The Game with Alex Hormozi
Host: Alex Hormozi
Date: November 24, 2023
Episode Focus: Alex shares 17 pivotal conversations and the resulting insights that were instrumental to his journey from humble beginnings to building businesses worth hundreds of millions.
In this high-energy, advice-rich episode, Alex Hormozi recounts the 17 most impactful conversations of his entrepreneurial career. Through stories with mentors, business giants, pastors, and even billionaires, Hormozi distills the ideas and mindset shifts that moved him from uncertainty and false starts to lasting wealth and scale. Each “conversation” is boiled down to a standout lesson, often learned the hard way, collectively forming a blueprint for ambitious entrepreneurs and business operators.

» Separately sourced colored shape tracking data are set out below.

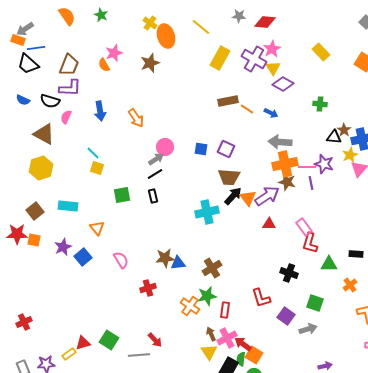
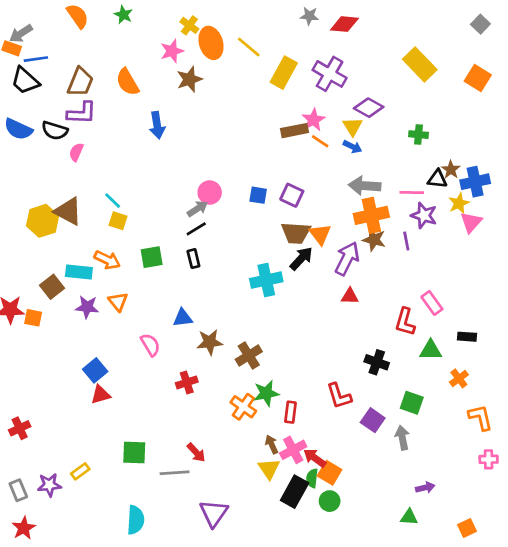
yellow line: (201, 27) -> (249, 47), moved
pink star: (272, 49) -> (313, 120), moved
yellow rectangle: (321, 52) -> (420, 64), size x1.4
pink star: (114, 53) -> (172, 51), moved
orange semicircle: (104, 65) -> (127, 82), size x1.5
yellow triangle: (273, 68) -> (352, 126), moved
blue semicircle: (23, 100) -> (18, 129), size x1.5
blue arrow: (100, 111) -> (157, 125), moved
orange arrow: (136, 118) -> (107, 260), moved, turned -30
brown triangle: (44, 134) -> (68, 211), moved
pink line: (307, 167) -> (412, 192), moved
purple arrow: (267, 196) -> (347, 259), turned -30
orange triangle: (248, 198) -> (320, 234), moved
brown square: (35, 211) -> (52, 287), moved
pink rectangle: (304, 227) -> (432, 303), moved
purple star: (63, 247) -> (87, 307), moved, turned 30
blue square: (83, 257) -> (95, 370), moved
blue triangle: (178, 263) -> (183, 318), moved
brown cross: (212, 268) -> (249, 356), moved
gray arrow: (308, 329) -> (402, 438), turned -84
green square: (109, 340) -> (134, 453), turned -30
red triangle: (83, 343) -> (101, 395), moved

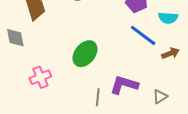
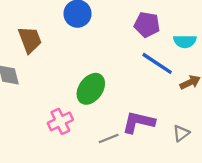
pink cross: (40, 77) -> (60, 121), moved
gray line: (98, 97) -> (109, 138), turned 66

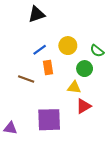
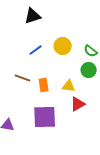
orange rectangle: (48, 68) -> (44, 85), moved
green circle: (85, 69) -> (89, 70), moved

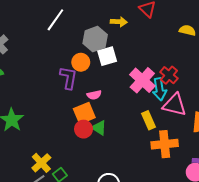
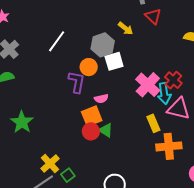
white line: (55, 20) -> (57, 41), moved
yellow arrow: (119, 22) -> (126, 28), turned 35

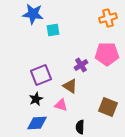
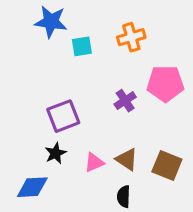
orange cross: (108, 18) -> (131, 37), moved
brown triangle: (70, 86) -> (127, 159), moved
pink triangle: (61, 105) -> (94, 162), turned -40
blue diamond: (37, 123) -> (32, 187), moved

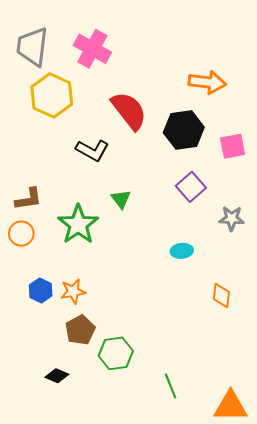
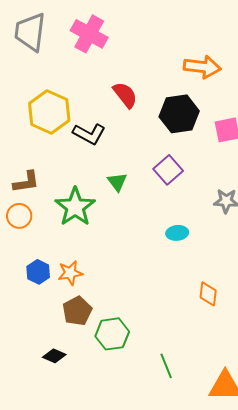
yellow hexagon: (52, 95) -> (49, 112), moved
red semicircle: (129, 111) -> (125, 95), size x0.7
purple square: (191, 187) -> (168, 170), moved
orange diamond: (221, 296) -> (208, 294), moved

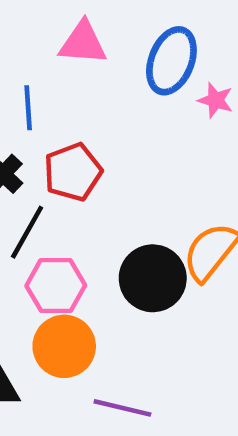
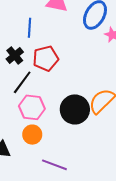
orange circle: (64, 346) -> (32, 135), size x0.7

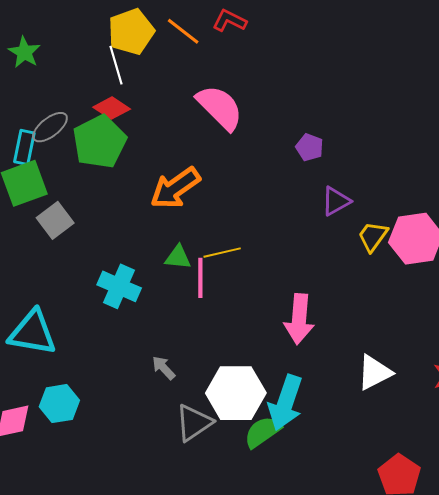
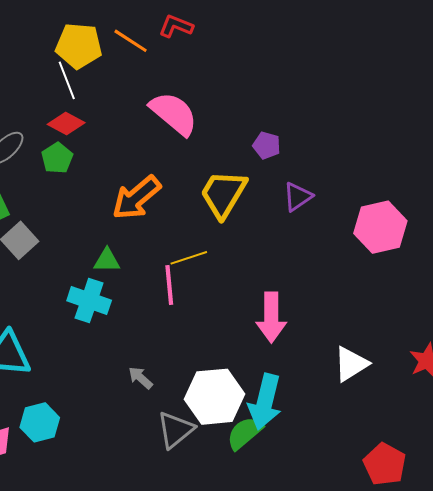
yellow pentagon: (131, 32) -> (79, 46), turned 30
green pentagon: (100, 142) -> (57, 158), size x0.6
yellow trapezoid: (373, 236) -> (223, 194), moved, size x1.6
green triangle: (178, 257) -> (107, 260), moved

Alex Hormozi’s episode is a masterclass in entrepreneurial mindset, productivity, staying power, and scale. Rather than get “stuck” in what (or who) you don’t know, act on decisive insights, outwork the average, double down on what’s working, and deliberately seek out higher-leverage opportunities and relationships. Focus on products, teams, and brands that compound in value over time. The road to $100M+ is built not on hacks, but on clarity, focus, compound effort, and surrounding yourself with the right mentors—and betting big when the rare “fat pitch” comes across the plate.
For listeners:
If you missed this episode, you missed a highly actionable “highlight reel” of business wisdom—each lesson hard-won and vividly told in Hormozi’s signature, no-BS style.